Il y a actuellement des «tractations» au sujet de Laurent Gbagbo mais «pas encore de reddition» du président sortant ivoirien, a affirmé mardi la présidence française à l'AFP.

Le ministre des Affaires étrangères Alain Juppé a indiqué peu après 20H00 (18H00 GMT) sur la chaîne France 2 qu'«il y a aujourd'hui, en ce moment même (...) des tractations» entre Laurent «Gbagbo et ceux qui l'entourent encore», le représentant du secrétaire général des Nations unies Choi Young-jin et l'ambassadeur de France en Côte d'Ivoire.

Interrogé peu auparavant lors de son audition à l'Assemblée sur la possibilité pour le président ivoirien sortant de rester en Côte d'Ivoire, M. Juppé avait répondu: «C'est aux autorités ivoiriennes d'en décider. Nous avons demandé à l'Onuci d'assurer sa sécurité physique et celle de sa famille».

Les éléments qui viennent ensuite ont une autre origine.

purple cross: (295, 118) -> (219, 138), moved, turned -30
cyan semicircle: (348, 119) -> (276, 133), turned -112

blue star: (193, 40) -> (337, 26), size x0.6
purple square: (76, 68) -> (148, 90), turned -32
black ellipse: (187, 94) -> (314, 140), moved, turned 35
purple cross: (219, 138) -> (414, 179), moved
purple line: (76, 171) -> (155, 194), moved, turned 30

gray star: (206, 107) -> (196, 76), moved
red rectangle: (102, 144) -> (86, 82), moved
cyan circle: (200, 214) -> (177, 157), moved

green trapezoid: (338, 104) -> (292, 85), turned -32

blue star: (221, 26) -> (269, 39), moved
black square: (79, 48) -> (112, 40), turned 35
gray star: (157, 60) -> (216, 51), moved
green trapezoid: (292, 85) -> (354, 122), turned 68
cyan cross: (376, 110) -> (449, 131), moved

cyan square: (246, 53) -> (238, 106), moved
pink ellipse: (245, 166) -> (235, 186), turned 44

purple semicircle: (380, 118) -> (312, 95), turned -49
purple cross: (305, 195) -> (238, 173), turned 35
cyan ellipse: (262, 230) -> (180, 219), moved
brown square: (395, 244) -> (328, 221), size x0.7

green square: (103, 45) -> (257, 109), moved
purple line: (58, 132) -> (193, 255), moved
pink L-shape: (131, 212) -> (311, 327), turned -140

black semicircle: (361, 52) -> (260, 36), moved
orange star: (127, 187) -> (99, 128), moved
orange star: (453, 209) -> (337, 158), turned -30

Son collègue à la Défense, Gérard Longuet, avait de son côté affirmé, également devant l'Assemblée, que les proches de Laurent Gbagbo pourraient être accueillis par d'autres pays africains.

Dernières heures

Le régime de Laurent Gbagbo vit en tout cas ses dernières heures. La résidence du président ivoirien sortant, à Abidjan, a été attaquée mardi par les combattants de son rival Alassane Ouattara et le chef de son armée affirme avoir « arrêté les combats » et demandé un cessez-le-feu.

Après des jours de combats à l'arme lourde qui ont fait des «dizaines de morts» à Abidjan selon l'ONU, et une sanglante crise post-électorale de quatre mois, les armes s'étaient tues dans la métropole ivoirienne, mais les habitants restaient suspendus à l'annonce de la fin de l'ère Gbagbo.

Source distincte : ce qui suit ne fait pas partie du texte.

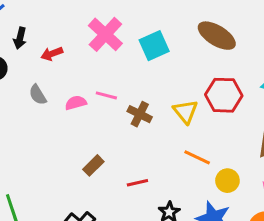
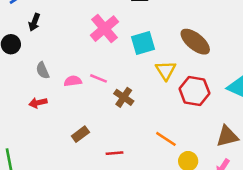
red arrow: (52, 54) -> (38, 103), moved
yellow triangle: (185, 112) -> (166, 70), moved

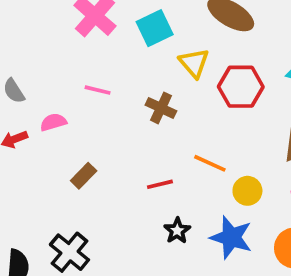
pink semicircle: (73, 81) -> (53, 122), moved
brown cross: (124, 97) -> (161, 108), moved
red line: (114, 153) -> (160, 184), moved

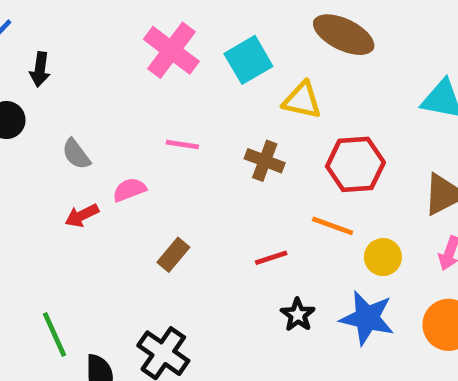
yellow triangle: (194, 63) -> (302, 100), turned -32
red hexagon: (241, 87) -> (355, 164), moved

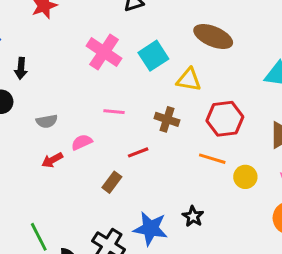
gray semicircle: (76, 154) -> (47, 121), turned -60
red line: (271, 258) -> (138, 152), moved
blue star: (367, 318) -> (150, 229), moved

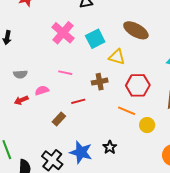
brown cross: (167, 119) -> (100, 82), turned -35

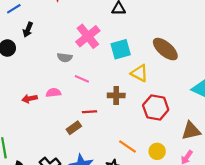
gray semicircle: (20, 74) -> (65, 57), moved
orange line: (127, 111) -> (127, 146), moved
brown rectangle: (59, 119) -> (74, 128), moved

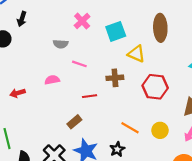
pink cross: (88, 36) -> (82, 21), size x0.7
brown ellipse: (165, 49) -> (160, 28), turned 52
red arrow: (30, 99) -> (18, 93), moved
brown rectangle: (74, 128) -> (74, 122), moved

«Retranché» d'après les Nations unies dans un «bunker» au sous-sol de sa résidence, autour de laquelle avaient convergé les combattants du président reconnu par la communauté internationale Alassane Ouattara, Laurent Gbagbo négociait les conditions de son départ.

Le président américain Barack Obama a appelé l'ex-homme fort d'Abidjan à «démissionner immédiatement», soutenant «fermement» les frappes de l'ONU et de la France lundi sur ses derniers bastions.

Ces bombardements sur l'armement lourd des forces pro-Gbagbo avaient précipité l'effondrement de son régime, après plus d'une décennie de pouvoir et huit jours d'une offensive éclair des forces pro-Ouattara, venues du Nord.

Ministre des Affaires étrangères de M. Gbagbo et proche parmi les proches, Alcide Djédjé jouait un rôle-clé dans l'épilogue en cours.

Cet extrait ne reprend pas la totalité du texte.